Permanecerá sin embargo el sustrato cultural tramado y enraizado por quienes se ofrecieron a la literatura sin condiciones ni argumentos existenciales previos, de tú a tú y sometidos al juicio del tiempo. Y esa permanencia sí será relevante porque habrá servido para afianzar los sesgos civilizatorios de una época y, al mismo tiempo, de seguro puente conductor entre el pasado y el futuro. Ah, ya lo dijo quien lo dijo: La tradición no es el culto a las cenizas, es la transmisión del fuego.

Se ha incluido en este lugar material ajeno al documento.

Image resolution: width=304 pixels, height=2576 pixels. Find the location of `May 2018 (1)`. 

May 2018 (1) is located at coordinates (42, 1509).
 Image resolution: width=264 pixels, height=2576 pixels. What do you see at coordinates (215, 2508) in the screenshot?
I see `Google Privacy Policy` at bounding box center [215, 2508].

Por eso me emociona y me gana la casta de las personas invulnerables a las modas, a las ideologías débiles que sirven para un rato y desaparecen por la misma razón banal que las hizo nacer; gente que aborrece la queja como forma de estar y el victimismo como método y explicación/justificación de sí mismos. Por eso me gustan los gitanos que tocan la guitarra como si hubiesen nacido con ella bajo el brazo y se instalan en una esquina y maravillan al que pasa con su desgarro mientras un colega pide para un café, del que anda necesitado el artista. Por eso me gustan los escritores que consiguen su propósito después de una vida entera dedicada a la emoción literaria y toman cada éxito parcial como lo que es: una pequeña ofrenda al gran arte que les guía y da sentido a sus días en este mundo. Esa gente —de raza, de casta—, es la única que merece la pena porque todo su esfuerzo y toda su ilusión tienen un único objetivo: la verdad y la vida.
Porque sin arte no hay vida y sin belleza no hay verdad.